/information-retrieval--tf-idf

A term frequency-inverse document frequency implementation (with Rocchio's algorithm) to find the most important terms in a given website obtained from the Google query.

Primary LanguagePython

TEAMMATES:

Pelin Cetin (pc2807) and Justin Zwick (jaz2130)

FILES:

proj1.tar.gz (which when uncompressed includes search.py and stopwords.txt), readme.txt, query-transcripts.txt

JSON API KEY: ""

SEARCH ENGINE ID: ""

HOW TO RUN OUR CODE:

sudo apt install python3-pip
pip3 install google-api-python-client
pip3 install numpy
python3 search.py <google api key> <google engine id> <precision> <query>

CODE EXPLANATION:

INTERNAL DESIGN / QUERY MODIFICATION METHOD: 
	- First, we extract the basic arguments from the command line that we need to send a request to the gse api.
	- Then, we build our set of stopwords. We made the assumption that query's to our service would be made in English.
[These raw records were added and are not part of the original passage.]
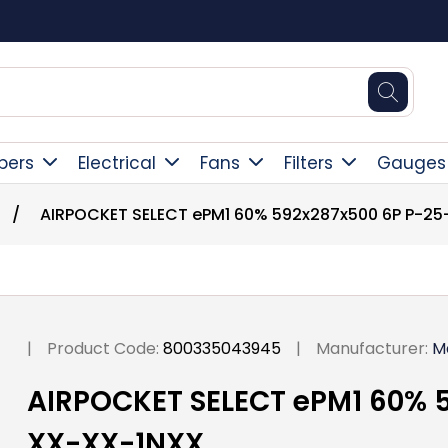
Square Online Secure Payment
pers
Electrical
Fans
Filters
Gauges
/
AIRPOCKET SELECT ePM1 60% 592x287x500 6P P-2
|
Product Code:
800335043945
|
Manufacturer:
M
AIRPOCKET SELECT ePM1 60% 
XX-XX-1NXX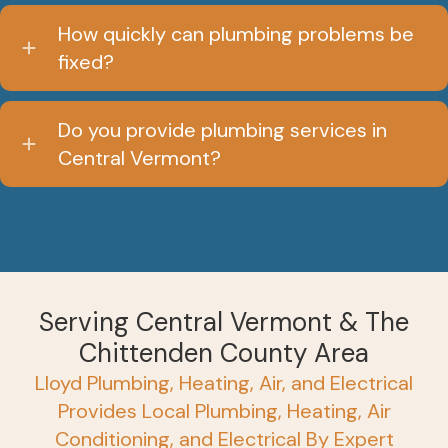
How quickly can plumbing problems be
fixed?
Do you provide plumbing services in
Central Vermont?
Serving Central Vermont & The
Chittenden County Area
Lloyd Plumbing, Heating, Air, and Electrical
Provides Local Plumbing, Heating, Air
Conditioning, and Electrical By Expert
We used the NLTK's list of English stop words, 
	which can be found here: https://gist.github.com/sebleier/554280
	- After sending the query to the gse api, we print the search results to the user and ask for relevance feedback, which is then used to construct a boolean list for later use.
	- Then, we build a vector of titles and summaries of each document, with the punctation stripped out
	- After that, we iterate over the title and summary vectors to build an OrderedDict of all the words used in every document
	- We then compute a tf-idf matrix using the title and summary vectors from before. We dampen the tf and idf using the logarithm technique discussed in the slides
	- We normalize the tf-idf matrix so that each of its component vectors has the same magnitude
	- Then, using the boolean relevance list we constructed earlier, and our tf-idf-matrix, we do Rocchio's algorithm
	- For our term weights, we use alpha = 1.0, beta = 0.8, and gamma = 0.1, since this is what Wikipedia said is most common.
	- Then, using the modified query vector calculated via Rocchio's algorithm, we take the two terms with the highest value (that aren't already in the query) and add them to the query
	- repeat the above until desired precision is achieved
# NOTES:
	- We don't do anything special for handling non-html files. We didn't download and analyze the full results -- only the summaries that Google returns -- so we didn't see a need for this.